**** STUDY MATERIAL ****

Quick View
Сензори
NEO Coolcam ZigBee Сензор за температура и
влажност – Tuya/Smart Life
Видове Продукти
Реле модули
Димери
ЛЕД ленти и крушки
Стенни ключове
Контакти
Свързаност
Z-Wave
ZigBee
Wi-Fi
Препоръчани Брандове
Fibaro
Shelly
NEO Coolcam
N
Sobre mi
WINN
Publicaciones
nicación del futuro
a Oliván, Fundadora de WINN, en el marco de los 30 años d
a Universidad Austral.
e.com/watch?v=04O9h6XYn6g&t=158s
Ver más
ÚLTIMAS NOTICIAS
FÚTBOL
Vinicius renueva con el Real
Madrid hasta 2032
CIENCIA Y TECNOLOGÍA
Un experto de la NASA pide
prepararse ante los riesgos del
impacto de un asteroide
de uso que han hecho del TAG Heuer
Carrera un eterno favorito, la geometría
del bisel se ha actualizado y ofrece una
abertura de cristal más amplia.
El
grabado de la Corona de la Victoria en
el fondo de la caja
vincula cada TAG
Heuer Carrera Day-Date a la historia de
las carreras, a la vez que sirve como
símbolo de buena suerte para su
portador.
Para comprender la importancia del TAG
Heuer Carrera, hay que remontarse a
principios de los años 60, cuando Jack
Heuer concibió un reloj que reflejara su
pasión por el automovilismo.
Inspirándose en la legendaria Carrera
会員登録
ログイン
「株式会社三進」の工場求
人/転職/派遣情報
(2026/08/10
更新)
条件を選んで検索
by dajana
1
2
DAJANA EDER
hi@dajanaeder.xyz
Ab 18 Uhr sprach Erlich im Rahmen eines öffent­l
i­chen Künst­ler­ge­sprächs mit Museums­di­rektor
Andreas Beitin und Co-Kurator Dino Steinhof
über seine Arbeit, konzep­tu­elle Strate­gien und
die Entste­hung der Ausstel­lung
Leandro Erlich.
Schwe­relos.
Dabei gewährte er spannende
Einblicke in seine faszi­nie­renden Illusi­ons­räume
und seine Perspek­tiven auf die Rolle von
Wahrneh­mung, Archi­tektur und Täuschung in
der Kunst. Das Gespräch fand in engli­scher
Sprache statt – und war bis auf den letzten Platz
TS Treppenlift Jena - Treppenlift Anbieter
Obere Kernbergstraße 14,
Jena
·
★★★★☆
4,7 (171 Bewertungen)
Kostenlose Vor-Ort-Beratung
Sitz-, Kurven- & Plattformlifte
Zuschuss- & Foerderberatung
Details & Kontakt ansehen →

****

WHAT YOU SHOULD DO. What is wanted is every line from the first line of the entries through the line that contains "impacto de un asteroide", given again exactly.

RESULT OF THIS EXERCISE.
Quick View
Сензори
NEO Coolcam ZigBee Сензор за температура и
влажност – Tuya/Smart Life
Видове Продукти
Реле модули
Димери
ЛЕД ленти и крушки
Стенни ключове
Контакти
Свързаност
Z-Wave
ZigBee
Wi-Fi
Препоръчани Брандове
Fibaro
Shelly
NEO Coolcam
N
Sobre mi
WINN
Publicaciones
nicación del futuro
a Oliván, Fundadora de WINN, en el marco de los 30 años d
a Universidad Austral.
e.com/watch?v=04O9h6XYn6g&t=158s
Ver más
ÚLTIMAS NOTICIAS
FÚTBOL
Vinicius renueva con el Real
Madrid hasta 2032
CIENCIA Y TECNOLOGÍA
Un experto de la NASA pide
prepararse ante los riesgos del
impacto de un asteroide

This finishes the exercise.